Records excerpted from a collection
──────────────────────────────

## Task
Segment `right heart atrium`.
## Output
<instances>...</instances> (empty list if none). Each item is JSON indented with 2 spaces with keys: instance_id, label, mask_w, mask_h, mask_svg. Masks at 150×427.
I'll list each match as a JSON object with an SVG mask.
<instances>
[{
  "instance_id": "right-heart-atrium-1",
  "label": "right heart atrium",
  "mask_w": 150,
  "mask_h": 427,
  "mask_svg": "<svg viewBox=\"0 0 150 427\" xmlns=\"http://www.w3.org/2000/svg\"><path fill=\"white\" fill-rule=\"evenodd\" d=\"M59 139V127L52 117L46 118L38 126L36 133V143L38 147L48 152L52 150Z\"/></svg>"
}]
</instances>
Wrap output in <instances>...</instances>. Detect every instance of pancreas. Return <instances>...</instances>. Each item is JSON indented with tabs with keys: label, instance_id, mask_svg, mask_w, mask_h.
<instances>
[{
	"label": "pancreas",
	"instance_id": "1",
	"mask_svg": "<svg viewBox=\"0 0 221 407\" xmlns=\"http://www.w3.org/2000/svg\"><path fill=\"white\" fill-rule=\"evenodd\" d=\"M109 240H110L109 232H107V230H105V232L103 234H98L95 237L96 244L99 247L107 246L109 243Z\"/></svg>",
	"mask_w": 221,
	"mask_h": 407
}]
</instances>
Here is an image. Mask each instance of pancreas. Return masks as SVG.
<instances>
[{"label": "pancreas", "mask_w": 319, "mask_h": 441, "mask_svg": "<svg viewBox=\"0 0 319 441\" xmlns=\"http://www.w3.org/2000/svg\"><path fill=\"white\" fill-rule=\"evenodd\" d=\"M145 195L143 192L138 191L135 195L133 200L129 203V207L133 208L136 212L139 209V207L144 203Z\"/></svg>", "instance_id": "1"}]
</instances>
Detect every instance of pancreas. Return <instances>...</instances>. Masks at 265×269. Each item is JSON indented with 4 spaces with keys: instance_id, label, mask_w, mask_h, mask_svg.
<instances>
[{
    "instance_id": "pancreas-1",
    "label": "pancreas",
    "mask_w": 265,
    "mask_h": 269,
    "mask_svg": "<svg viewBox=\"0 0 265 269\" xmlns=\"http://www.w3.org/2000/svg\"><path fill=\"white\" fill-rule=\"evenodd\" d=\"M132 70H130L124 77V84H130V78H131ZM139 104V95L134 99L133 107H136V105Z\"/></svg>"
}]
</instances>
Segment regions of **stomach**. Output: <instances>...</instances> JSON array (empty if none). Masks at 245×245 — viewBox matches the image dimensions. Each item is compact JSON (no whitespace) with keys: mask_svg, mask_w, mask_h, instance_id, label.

──────────────────────────────

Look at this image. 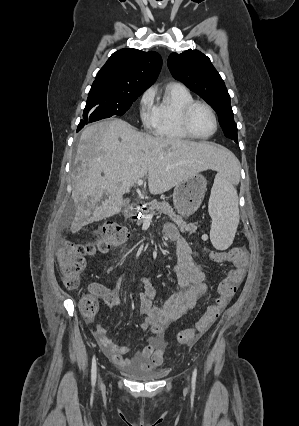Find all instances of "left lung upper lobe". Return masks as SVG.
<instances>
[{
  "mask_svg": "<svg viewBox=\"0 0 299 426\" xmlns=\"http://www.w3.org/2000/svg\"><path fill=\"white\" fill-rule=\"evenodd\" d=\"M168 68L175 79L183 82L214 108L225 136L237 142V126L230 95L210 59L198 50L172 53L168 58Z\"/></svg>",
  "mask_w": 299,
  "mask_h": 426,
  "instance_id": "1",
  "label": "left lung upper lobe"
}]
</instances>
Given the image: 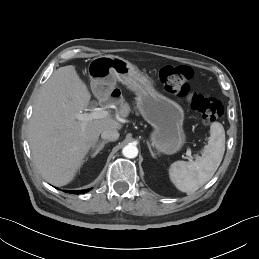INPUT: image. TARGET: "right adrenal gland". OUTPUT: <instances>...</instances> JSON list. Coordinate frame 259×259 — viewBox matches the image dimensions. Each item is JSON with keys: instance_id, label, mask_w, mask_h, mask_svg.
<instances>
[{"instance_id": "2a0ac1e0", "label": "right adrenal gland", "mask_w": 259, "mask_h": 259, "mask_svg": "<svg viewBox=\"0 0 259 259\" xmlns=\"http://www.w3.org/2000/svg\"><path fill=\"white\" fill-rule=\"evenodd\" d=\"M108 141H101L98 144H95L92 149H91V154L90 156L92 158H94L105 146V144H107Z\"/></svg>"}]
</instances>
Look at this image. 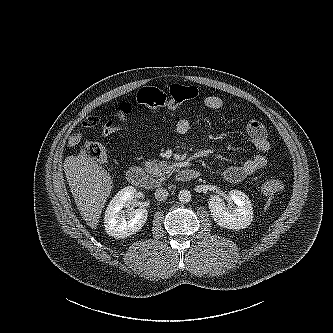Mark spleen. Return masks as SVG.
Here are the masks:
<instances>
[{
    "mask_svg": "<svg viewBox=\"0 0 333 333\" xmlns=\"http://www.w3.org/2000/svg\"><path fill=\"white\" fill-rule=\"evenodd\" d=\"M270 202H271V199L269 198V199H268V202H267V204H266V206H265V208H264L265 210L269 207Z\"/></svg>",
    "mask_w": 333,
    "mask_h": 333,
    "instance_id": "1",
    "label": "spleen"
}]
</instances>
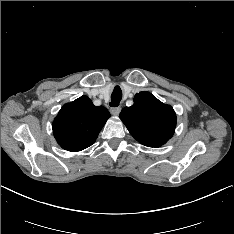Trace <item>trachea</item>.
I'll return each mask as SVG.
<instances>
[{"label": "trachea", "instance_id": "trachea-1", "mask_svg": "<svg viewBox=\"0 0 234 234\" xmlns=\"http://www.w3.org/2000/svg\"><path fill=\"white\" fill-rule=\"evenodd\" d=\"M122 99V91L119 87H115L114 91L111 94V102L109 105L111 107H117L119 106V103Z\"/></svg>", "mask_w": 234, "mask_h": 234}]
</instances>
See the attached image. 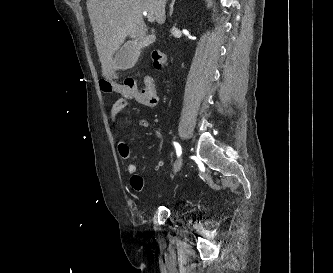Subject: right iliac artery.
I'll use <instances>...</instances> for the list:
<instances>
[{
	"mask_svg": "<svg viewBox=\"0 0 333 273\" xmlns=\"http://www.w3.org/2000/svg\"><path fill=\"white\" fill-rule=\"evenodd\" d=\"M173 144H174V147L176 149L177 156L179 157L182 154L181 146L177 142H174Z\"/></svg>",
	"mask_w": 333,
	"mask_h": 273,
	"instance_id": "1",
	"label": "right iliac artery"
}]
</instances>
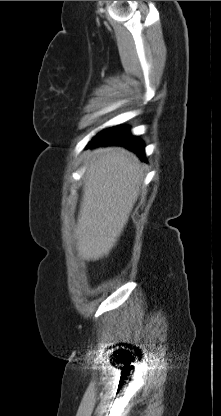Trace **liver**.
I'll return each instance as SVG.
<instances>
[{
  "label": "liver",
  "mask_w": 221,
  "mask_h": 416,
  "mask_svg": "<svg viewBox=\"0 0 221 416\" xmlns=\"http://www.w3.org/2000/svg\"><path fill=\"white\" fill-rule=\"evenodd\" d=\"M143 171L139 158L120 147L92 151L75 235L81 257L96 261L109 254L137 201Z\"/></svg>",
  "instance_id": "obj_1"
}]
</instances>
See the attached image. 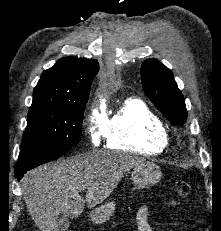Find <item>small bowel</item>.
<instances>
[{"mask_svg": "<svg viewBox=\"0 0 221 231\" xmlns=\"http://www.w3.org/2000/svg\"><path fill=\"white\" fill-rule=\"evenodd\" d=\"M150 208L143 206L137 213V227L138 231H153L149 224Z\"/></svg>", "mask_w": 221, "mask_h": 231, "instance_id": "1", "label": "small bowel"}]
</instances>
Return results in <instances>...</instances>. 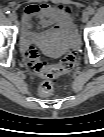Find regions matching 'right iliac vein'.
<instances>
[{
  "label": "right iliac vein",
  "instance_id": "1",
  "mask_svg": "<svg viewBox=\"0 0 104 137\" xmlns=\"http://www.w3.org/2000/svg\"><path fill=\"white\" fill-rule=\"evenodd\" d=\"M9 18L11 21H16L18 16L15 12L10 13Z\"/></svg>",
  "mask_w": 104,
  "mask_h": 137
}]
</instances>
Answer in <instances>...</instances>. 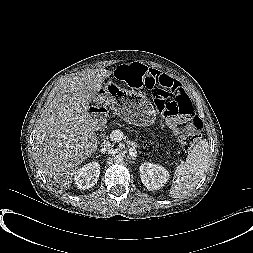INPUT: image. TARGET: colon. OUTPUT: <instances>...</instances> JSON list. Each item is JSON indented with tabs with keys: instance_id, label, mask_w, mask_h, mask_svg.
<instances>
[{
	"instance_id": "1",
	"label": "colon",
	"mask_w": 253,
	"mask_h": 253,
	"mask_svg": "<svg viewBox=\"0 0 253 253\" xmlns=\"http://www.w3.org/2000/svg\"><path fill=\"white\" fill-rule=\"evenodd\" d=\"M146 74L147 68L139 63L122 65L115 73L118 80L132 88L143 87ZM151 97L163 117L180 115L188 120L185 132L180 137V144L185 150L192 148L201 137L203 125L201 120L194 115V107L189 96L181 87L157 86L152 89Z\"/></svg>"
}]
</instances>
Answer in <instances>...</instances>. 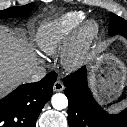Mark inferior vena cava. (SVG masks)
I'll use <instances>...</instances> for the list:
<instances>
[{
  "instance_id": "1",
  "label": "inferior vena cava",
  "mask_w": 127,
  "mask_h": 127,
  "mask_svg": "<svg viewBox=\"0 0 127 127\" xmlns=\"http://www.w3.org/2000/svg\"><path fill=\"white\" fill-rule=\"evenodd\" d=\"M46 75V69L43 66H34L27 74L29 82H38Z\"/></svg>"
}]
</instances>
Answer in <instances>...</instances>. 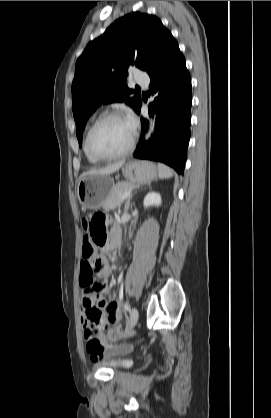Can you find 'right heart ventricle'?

──────────────────────────────

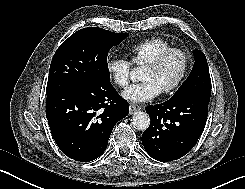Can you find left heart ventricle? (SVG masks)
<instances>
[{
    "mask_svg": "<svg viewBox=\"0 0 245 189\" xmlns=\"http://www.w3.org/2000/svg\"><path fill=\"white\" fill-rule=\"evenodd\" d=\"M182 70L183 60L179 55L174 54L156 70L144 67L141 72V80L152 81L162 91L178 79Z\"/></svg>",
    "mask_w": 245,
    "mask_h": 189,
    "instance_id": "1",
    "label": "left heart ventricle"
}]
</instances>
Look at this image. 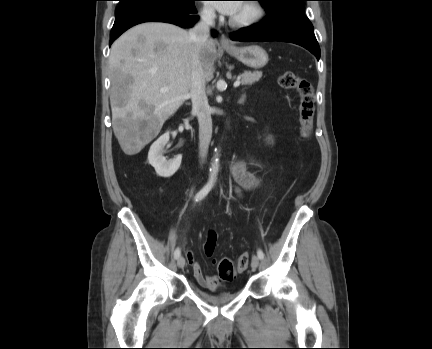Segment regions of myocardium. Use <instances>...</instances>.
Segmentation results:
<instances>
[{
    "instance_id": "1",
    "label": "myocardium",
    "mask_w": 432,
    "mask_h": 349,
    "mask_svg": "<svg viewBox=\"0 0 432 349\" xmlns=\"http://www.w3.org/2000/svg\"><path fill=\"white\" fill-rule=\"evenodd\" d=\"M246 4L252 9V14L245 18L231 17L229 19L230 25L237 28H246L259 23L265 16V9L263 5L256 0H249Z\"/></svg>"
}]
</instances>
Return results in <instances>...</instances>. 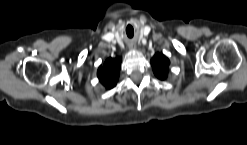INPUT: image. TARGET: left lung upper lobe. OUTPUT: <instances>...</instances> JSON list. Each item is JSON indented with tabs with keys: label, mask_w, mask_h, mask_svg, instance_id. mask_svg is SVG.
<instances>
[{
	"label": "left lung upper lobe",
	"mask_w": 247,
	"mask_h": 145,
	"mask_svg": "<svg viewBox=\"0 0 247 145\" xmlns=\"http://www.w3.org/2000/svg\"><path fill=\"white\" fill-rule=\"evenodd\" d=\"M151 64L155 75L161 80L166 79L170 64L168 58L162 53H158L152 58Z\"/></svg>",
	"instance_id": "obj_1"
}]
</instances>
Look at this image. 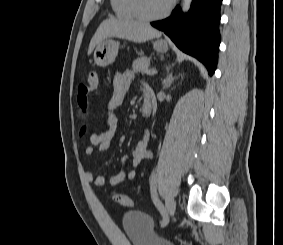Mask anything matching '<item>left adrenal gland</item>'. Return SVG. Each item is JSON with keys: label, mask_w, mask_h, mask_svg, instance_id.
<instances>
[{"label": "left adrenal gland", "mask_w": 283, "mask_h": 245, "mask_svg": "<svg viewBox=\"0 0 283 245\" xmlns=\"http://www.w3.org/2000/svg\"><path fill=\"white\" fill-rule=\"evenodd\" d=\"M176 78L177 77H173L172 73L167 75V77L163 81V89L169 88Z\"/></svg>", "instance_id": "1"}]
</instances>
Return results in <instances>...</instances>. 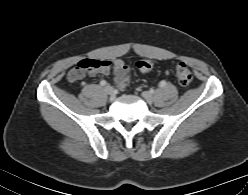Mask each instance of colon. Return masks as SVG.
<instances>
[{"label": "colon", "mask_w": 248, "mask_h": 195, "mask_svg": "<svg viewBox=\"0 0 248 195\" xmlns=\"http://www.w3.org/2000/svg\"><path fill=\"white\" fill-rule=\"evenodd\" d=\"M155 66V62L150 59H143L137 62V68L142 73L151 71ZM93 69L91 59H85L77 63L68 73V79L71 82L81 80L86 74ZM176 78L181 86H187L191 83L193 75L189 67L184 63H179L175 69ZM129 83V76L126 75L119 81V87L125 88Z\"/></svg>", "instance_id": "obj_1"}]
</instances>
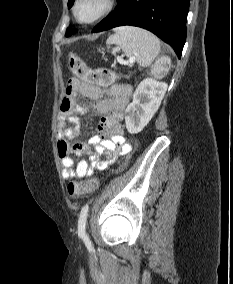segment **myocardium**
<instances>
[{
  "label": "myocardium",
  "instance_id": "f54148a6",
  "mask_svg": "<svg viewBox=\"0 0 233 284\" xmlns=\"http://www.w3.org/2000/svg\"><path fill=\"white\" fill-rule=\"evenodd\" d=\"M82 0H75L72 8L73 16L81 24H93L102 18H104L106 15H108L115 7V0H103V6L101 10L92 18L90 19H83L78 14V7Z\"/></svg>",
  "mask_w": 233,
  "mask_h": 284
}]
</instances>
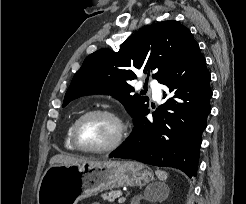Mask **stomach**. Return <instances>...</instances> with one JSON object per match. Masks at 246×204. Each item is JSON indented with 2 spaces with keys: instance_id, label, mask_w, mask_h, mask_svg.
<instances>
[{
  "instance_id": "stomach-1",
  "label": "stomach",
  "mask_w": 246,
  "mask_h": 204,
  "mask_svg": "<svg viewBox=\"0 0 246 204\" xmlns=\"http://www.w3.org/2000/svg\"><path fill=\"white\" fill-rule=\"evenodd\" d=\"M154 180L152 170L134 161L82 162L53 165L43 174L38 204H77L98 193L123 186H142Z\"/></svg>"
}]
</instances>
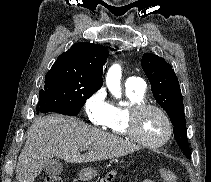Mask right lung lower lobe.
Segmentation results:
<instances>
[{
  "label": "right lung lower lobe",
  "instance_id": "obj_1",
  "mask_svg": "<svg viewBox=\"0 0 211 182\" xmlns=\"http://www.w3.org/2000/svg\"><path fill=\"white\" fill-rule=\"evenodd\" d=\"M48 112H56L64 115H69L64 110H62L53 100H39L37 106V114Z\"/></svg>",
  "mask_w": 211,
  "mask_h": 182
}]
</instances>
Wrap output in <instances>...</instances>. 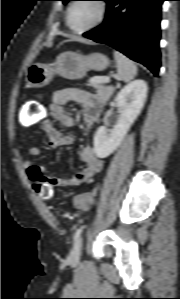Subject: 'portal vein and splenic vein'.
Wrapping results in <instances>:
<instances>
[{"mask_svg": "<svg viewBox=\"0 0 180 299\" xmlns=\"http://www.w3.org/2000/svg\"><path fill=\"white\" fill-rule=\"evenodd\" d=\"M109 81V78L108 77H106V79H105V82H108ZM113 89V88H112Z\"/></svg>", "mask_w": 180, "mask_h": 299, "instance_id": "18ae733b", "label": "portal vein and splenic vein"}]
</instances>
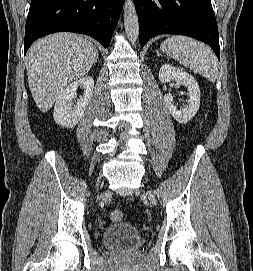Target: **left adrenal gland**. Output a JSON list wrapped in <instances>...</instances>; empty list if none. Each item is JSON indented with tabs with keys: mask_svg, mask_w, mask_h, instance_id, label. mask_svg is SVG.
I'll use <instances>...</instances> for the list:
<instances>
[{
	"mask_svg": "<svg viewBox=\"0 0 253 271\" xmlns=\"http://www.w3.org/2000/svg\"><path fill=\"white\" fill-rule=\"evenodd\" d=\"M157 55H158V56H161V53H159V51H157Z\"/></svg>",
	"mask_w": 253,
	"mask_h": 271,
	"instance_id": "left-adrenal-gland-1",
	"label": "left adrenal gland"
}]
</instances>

──────────────────────────────

__Aim of the task__.
Once you find the line with "Return <instances>...</instances>. Masks" above, print it and every line after it up to and including the line with "Segment regions of **stomach**.", exactly as written and nothing else.

__Response to this task__.
Detect every instance of pancreas. Return <instances>...</instances>. Masks at 265×269. Each item is JSON indented with 4 spaces with keys: instance_id, label, mask_w, mask_h, mask_svg.
<instances>
[{
    "instance_id": "pancreas-1",
    "label": "pancreas",
    "mask_w": 265,
    "mask_h": 269,
    "mask_svg": "<svg viewBox=\"0 0 265 269\" xmlns=\"http://www.w3.org/2000/svg\"><path fill=\"white\" fill-rule=\"evenodd\" d=\"M132 70H130L124 77V84H130V78H131ZM139 104V95L134 99L133 107H136V105Z\"/></svg>"
}]
</instances>
Segment regions of **stomach**. Output: <instances>...</instances> JSON array (empty if none). Masks at 245×245 — viewBox matches the image dimensions. Each item is compact JSON (no whitespace) with keys: mask_svg, mask_w, mask_h, instance_id, label.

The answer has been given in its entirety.